Methods: Bone marrow derived hMSCs (cryopreserved) were rapidly thawed and then plated (30,000 cells/disk) onto 12 mm cpTitanium disks prepared by machining (mTi) or by grit-blasting and acid etching. (eTi). HMSCs were cultured for 7 days in DMEM containing 10% fetal bovine serum. These loading conditions were shown to provide viable hMSCs that differentiate into osteoblastic cells in a SCID mouse model. Total RNA was isolated from mTi-and eTi-adherent cell layers using TriSol and quantified by UV spectrophotometry. 32P-labelled probes were synthesized for mTi and eTi derived RNAs (Atlas Pure Toltal RNA Labering System, Clontech) and human Atlas 1.2 gene arrays were hybridized overnight at 65oC, washed at high stringency and exposed using phosphoimaging screens. Digitally captured images were analyzed using Atlas Image 2.0(Clontech) software.

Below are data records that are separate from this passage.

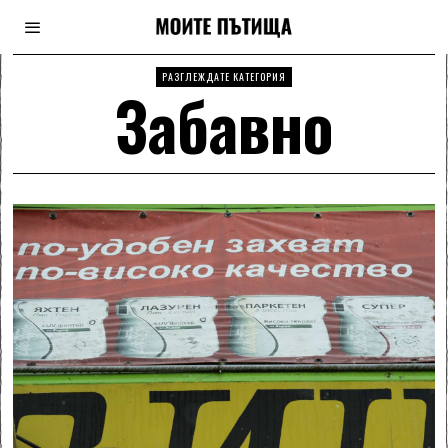
РАЗГЛЕЖДАТЕ КАТЕГОРИЯ
Забавно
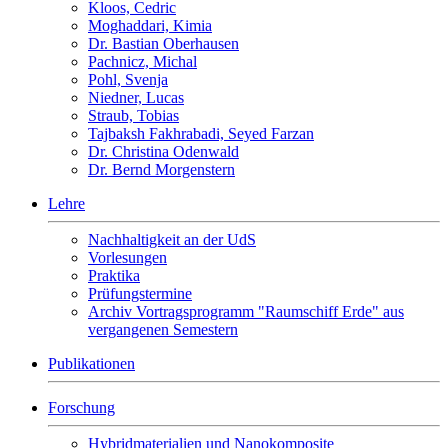
Kloos, Cedric
Moghaddari, Kimia
Dr. Bastian Oberhausen
Pachnicz, Michal
Pohl, Svenja
Niedner, Lucas
Straub, Tobias
Tajbaksh Fakhrabadi, Seyed Farzan
Dr. Christina Odenwald
Dr. Bernd Morgenstern
Lehre
Nachhaltigkeit an der UdS
Vorlesungen
Praktika
Prüfungstermine
Archiv Vortragsprogramm "Raumschiff Erde" aus
vergangenen Semestern
Publikationen
Forschung
Hybridmaterialien und Nanokomposite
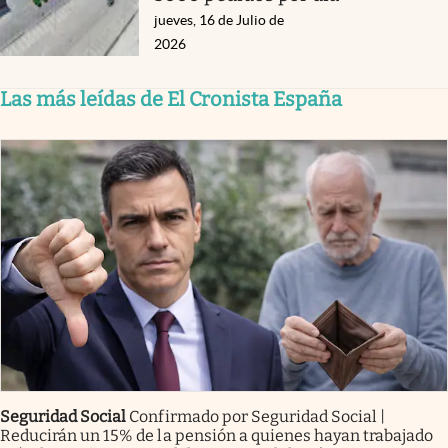
jueves, 16 de Julio de
2026
Las más leídas de El Cronista España
Seguridad Social
Confirmado por Seguridad Social |
Reducirán un 15% de la pensión a quienes hayan trabajado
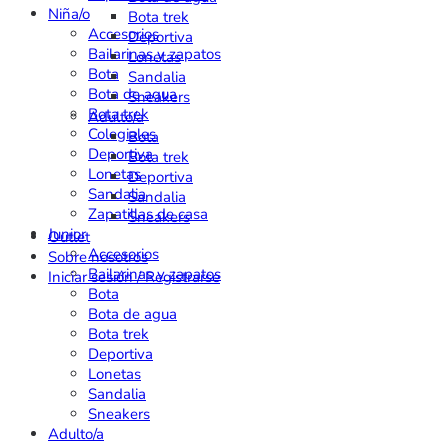
Niña/o
Bota trek
Accesorios
Deportiva
Bailarinas y zapatos
Lonetas
Bota
Sandalia
Bota de agua
Sneakers
Bota trek
Adulto/a
Colegiales
Bota
Deportiva
Bota trek
Lonetas
Deportiva
Sandalia
Sandalia
Zapatillas de casa
Sneakers
Junior
Outlet
Accesorios
Sobre nosotros
Bailarinas y zapatos
Iniciar sesión / Registrarse
Bota
Bota de agua
Bota trek
Deportiva
Lonetas
Sandalia
Sneakers
Adulto/a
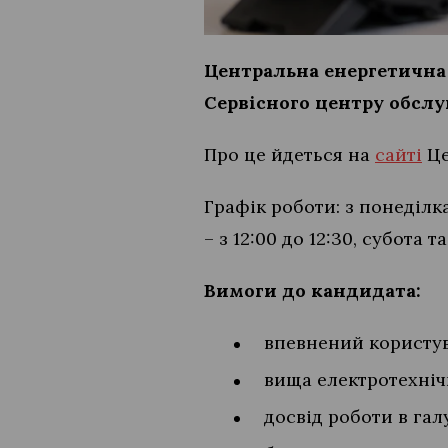
Центральна енергетична 
Сервісного центру обслуг
Про це йдеться на
сайті
Це
Графік роботи: з понеділка
– з 12:00 до 12:30, субота т
Вимоги до кандидата:
впевнений користува
вища електротехніч
досвід роботи в гал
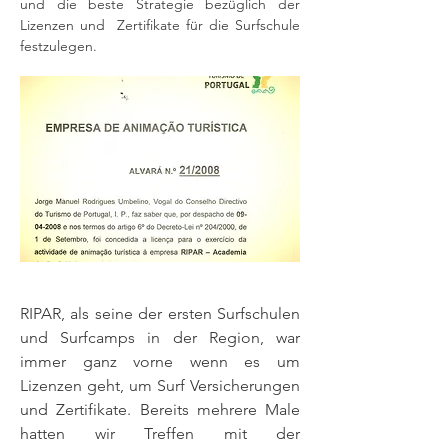
und die beste Strategie bezüglich der
Lizenzen und Zertifikate für die Surfschule
festzulegen.
RIPAR, als seine der ersten Surfschulen
und Surfcamps in der Region, war
immer ganz vorne wenn es um
Lizenzen geht, um Surf Versicherungen
und Zertifikate. Bereits mehrere Male
hatten wir Treffen mit der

Results: The comparison of eTi- and mTi-adherent hMSC mRNA levels revealed that 45 gene levels were 2 fold greater on eTi compared to mTI. 104 mRNA levels were 2 fold lower on eTi. Of potential interest, ICAM-1 was elevated 34-fold, erbB2 was elevated 9.8 fold and CTGF was elevated 9.6 fold.
Conclusion: Cell adhesion and associated signal transduction related to surface characteristics are attractive targets for continued endosseous implant engineering. The use of gene array technology to examine global transcriptional changes that result from cell adhesion to different endosseous implants is possible. Ongoing studies seek to challenge this technology using linear amplification of small amounts of RNA derived from in vivo samples to probe arrays of 8,300 – 18,000 genes.
This research was supported by AADR Fellowship.